• **EXERCISE INSTRUCTIONS**
All the data below goes into the copy word for word, but the pictures don't.

....................

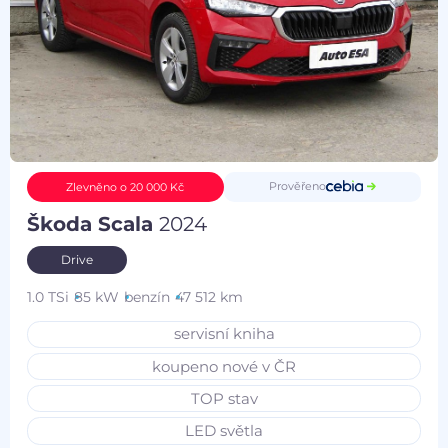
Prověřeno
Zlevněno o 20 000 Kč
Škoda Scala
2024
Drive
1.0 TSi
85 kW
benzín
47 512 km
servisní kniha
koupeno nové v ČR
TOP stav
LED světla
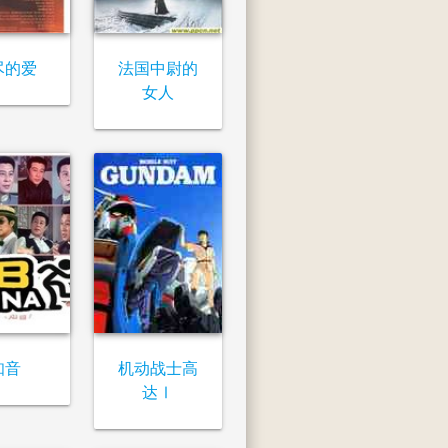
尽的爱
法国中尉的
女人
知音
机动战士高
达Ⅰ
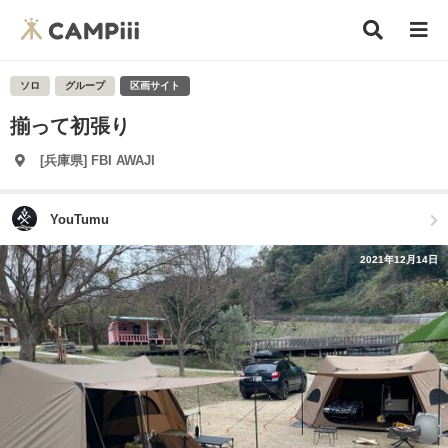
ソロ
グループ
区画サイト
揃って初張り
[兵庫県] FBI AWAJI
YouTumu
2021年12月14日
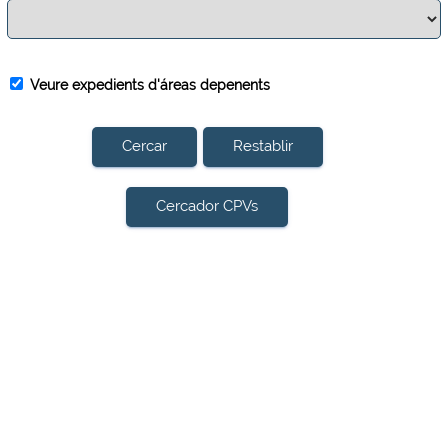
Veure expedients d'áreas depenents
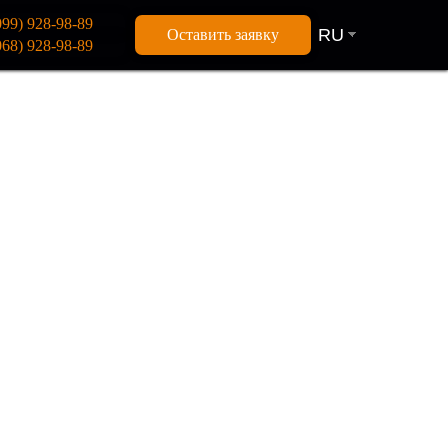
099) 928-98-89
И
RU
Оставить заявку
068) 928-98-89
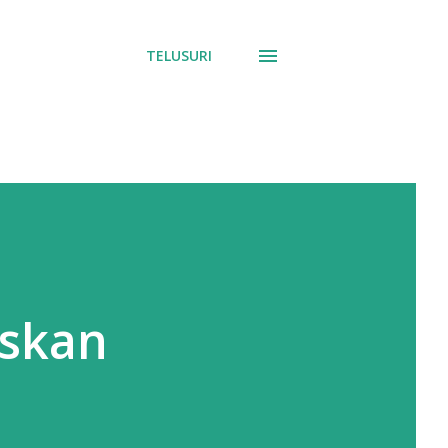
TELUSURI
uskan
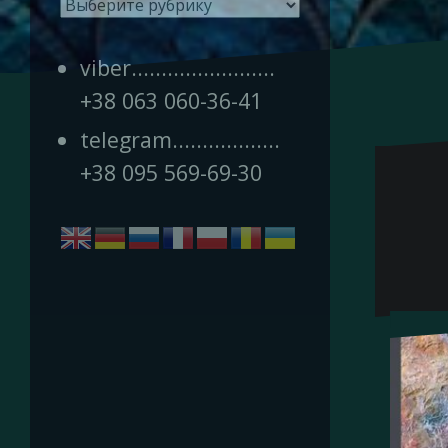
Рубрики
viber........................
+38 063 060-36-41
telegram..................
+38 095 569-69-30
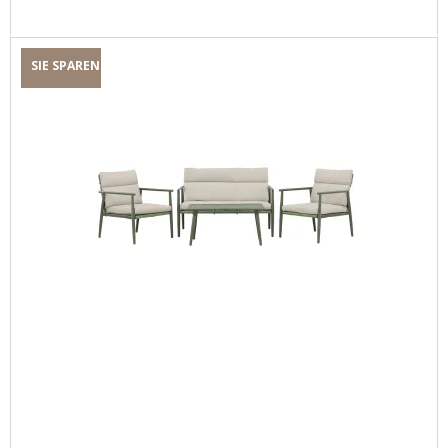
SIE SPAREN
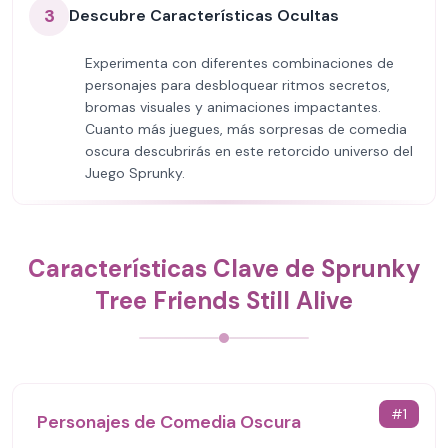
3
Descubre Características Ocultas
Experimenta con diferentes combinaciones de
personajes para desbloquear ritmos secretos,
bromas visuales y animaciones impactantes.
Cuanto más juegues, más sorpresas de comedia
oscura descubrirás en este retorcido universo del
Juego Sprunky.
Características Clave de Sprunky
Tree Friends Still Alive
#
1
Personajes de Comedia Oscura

....................

• **SOLUTION**
Prověřeno
Zlevněno o 20 000 Kč
Škoda Scala
2024
Drive
1.0 TSi
85 kW
benzín
47 512 km
servisní kniha
koupeno nové v ČR
TOP stav
LED světla
尽的爱
法国中尉的
女人
知音
机动战士高
达Ⅰ
ソロ
グループ
区画サイト
揃って初張り
[兵庫県] FBI AWAJI
YouTumu
2021年12月14日
Veure expedients d'áreas depenents
099) 928-98-89
И
RU
Оставить заявку
068) 928-98-89
TELUSURI
uskan
Рубрики
viber........................
+38 063 060-36-41
telegram..................
+38 095 569-69-30
SIE SPAREN
3
Descubre Características Ocultas
Experimenta con diferentes combinaciones de
personajes para desbloquear ritmos secretos,
bromas visuales y animaciones impactantes.
Cuanto más juegues, más sorpresas de comedia
oscura descubrirás en este retorcido universo del
Juego Sprunky.
Características Clave de Sprunky
Tree Friends Still Alive
#
1
Personajes de Comedia Oscura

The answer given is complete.